La pratique du Dharma est, par essence, une pratique de renoncement, le renoncement à la cupidité, à la haine et à l’illusion, c’est le renoncement à la souffrance. C’est aussi un processus interne. Une forme conditionnée peut-elle être intrinsèquement meilleure qu’une autre, étant donné que la réalisation est une paix inconditionnée? Pour certains, la vie monastique est certainement bénéfique, pour d’autres, elle peut être un obstacle. Il semble que les gens décident d’être ordonnés et de rester ordonnés pour de nombreuses raisons différentes et complexes. Certains ont une véritable vocation, tandis que d’autres portent la robe comme une fuite. Certaines personnes ne peuvent pas pratiquer sans les formes et les rappels de la vie monastique, tandis que d’autres le peuvent, et le font avec beaucoup de dévouement et de persévérance.
Est-ce qu’une forme libère nécessairement de tout attachement? Bien que les laïques aient beaucoup d’attachements et que les monastiques n’en aient que quelques-uns, la force de ces quelques attachement peut être tout aussi forte. Il me semble que, tandis que les moines et les nonnes renoncent aux choses du monde, l’invitation à la vie laïque est d’identifier les attachements et de voir à travers leur charme illusoire. La sagesse est le support de cette pratique. Si vous pratiquez ainsi, la vie imaginaire cesse d’exister, et l’on préfère finalement la réalité et être attentif au présent. Nous pratiquons dans notre vie quotidienne, non parce que c’est prescrit, mais parce que c’est la seule façon authentique de vivre.
Quelle que soit la forme choisie, il est essentiel d’aller au delà de cette forme avec intégrité, respect de soi et un sincère engagement. Il est toujours facile de s’illusionner, et seul vous-même savez si vous pratiquez avec une totale sincérité. Que l’on soit laïque ou monastique, il est possible de s’égarer. Faisons tous de notre mieux pour nous éveiller maintenant. Pour moi, le bénéfice de chacun des deux chemins dépend de son propre engagement intérieur.

Tenzin Wangyal Rinpoché: La vie monastique est conçue pour permettre d’avoir plus de temps pour méditer, mais le calendrier n’est pas déterminé par vous. Si la cloche sonne, il faut obéir ! Néanmoins, si vous êtes vraiment prêts à renoncer à la vie ordinaire, être dans un cadre monastique peut avoir des avantages. Elle peut protéger votre intention.
Il est plus important de comprendre que ce n’est pas la méthode utilisée, mais l’adéquation de la personne à une méthode particulière qui compte. Si une personne est mature et prête à devenir moine ou nonne, alors, prendre les vœux et entrer dans la vie monastique peut être porteur.
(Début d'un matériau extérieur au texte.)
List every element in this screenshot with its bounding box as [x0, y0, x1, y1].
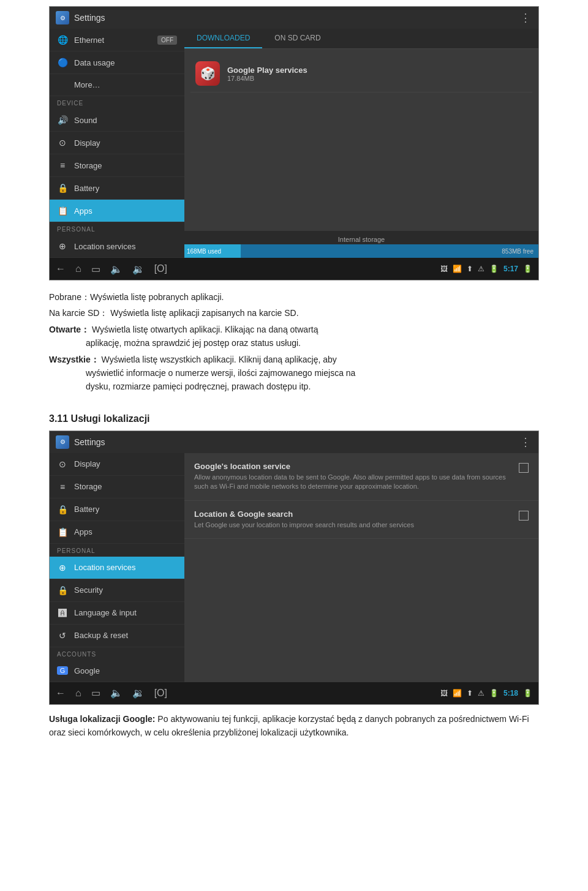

En général, un véhicule n’est pas meilleur qu’un autre, mais compte tenu des qualités propres d’une personne, il peut être plus approprié pour elle qu’un autre. Vous ne pouvez pas dire que ce médicament est meilleur qu’un autre, mais prendre en compte pour qui et dans quelles conditions ce médicament particulier est approprié. Donc, c’est la condition de la personne et sa capacité à traiter les défis auxquels elle est confrontés qui fait la différence pour déterminer la meilleure médecine.
Si vous êtes attiré par la vie monastique, cela peut être un support magnifique pour votre pratique de la méditation. Mais si vous êtes en train de fuir les défis de la vie et de laisser le désordre derrière vous , vous trouverez la possibilité de créer du désordre dans la vie monastique aussi.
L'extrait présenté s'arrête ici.